In einer bemerkenswerten Maßnahme hat die Stadt Tübingen das Ausländeramt für eine Woche geschlossen, um den ständig wachsenden Antragsstau zu bearbeiten. Die Bürger:innen der Stadt stehen vor einem Berg an Anträgen, der sich über Monate, manchmal sogar Jahre erstreckt. Im Fokus steht dabei das Ehepaar R. aus Bayern, das seit über 18 Monaten auf die Entscheidung über ihren Antrag auf die deutsche Staatsangehörigkeit wartet. Laut Bild gibt es insgesamt eine hohe Zahl an Anträgen bei Ausländerbehörden in Deutschland, was zu erheblichen Verzögerungen führt. Auch in Tübingen ist die Zahl der Anträge durch die Zuwanderung stark gestiegen, und die Stadt verzeichnete zuletzt 188 Fälle, bei denen die Bearbeitungsfristen überschritten wurden.
Der Tübinger Oberbürgermeister Boris Palmer hat die Schließung des Amtes initiiert, um den Antragsstau zu beseitigen und komplexe Fälle abzuarbeiten. Während dieser Woche liegt der Fokus darauf, Anträge zur Arbeitsaufnahme vorrangig zu bearbeiten, während weniger dringliche Anliegen etwas länger auf ihre Erledigung warten müssen. Tatsächlich wurde nach nur einer Woche die Zahl der Fälle mit überschrittener Frist auf 87 reduziert, was die Effizienz dieser Maßnahme unterstreicht.

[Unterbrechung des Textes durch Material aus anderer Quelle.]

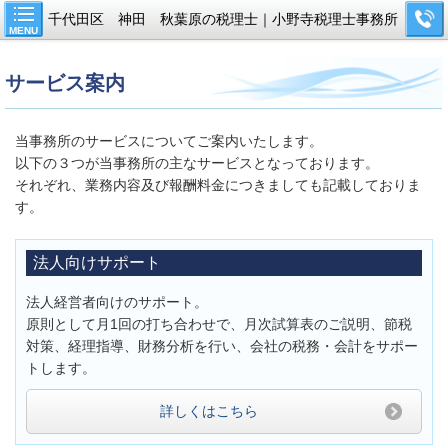
千代田区 神田 秋葉原の税理士｜小野寺税理士事務所
MENU
サービス案内
当事務所のサービスについてご案内いたします。
以下の３つが当事務所の主なサービスとなっております。
それぞれ、業務内容及び報酬料金につきましても記載しておりま
す。
法人向けサポート
法人経営者向けのサポート。
原則として月1回の打ち合わせで、月次試算表のご説明、節税
対策、経理指導、財務分析を行い、会社の税務・会計をサポー
トします。
詳しくはこちら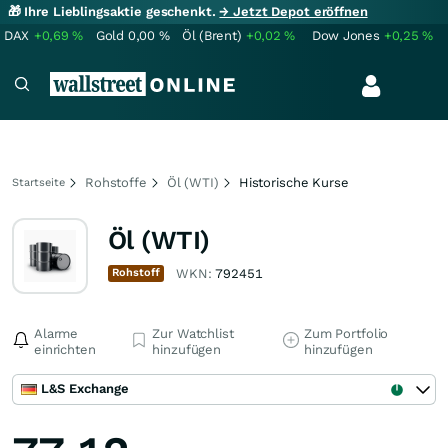
🎁 Ihre Lieblingsaktie geschenkt.
→ Jetzt Depot eröffnen
DAX
+0,69
%
Gold
0,00
%
Öl (Brent)
+0,02
%
Dow Jones
+0,25
%
Rohstoffe
Öl (WTI)
Historische Kurse
Startseite
Öl (WTI)
Rohstoff
WKN:
792451
Alarme
Zur Watchlist
Zum Portfolio
einrichten
hinzufügen
hinzufügen
L&S Exchange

Maßnahmen zur Digitalisierung
Zusätzlich zur Schließung des Ausländeramtes hat sich seit dem 1. Mai 2025 ein neues System zur Erstellung von Lichtbildern etabliert. Nun dürfen nur noch digitale, biometrische Fotos für Aufenthaltstitel und Reiseausweise verwendet werden. Diese können entweder in zertifizierten Fotostudios erstellt oder vor Ort über ein Lichtbilderfassungssystem selbstständig gemacht werden. Der Preis für ein solches Lichtbild beträgt 6,00 Euro. Diese neuen Regelungen sollen dazu beitragen, den Ablauf in den Ämtern zu straffen und die Bearbeitungszeiten zu verkürzen, wie Kreis Tübingen berichtet.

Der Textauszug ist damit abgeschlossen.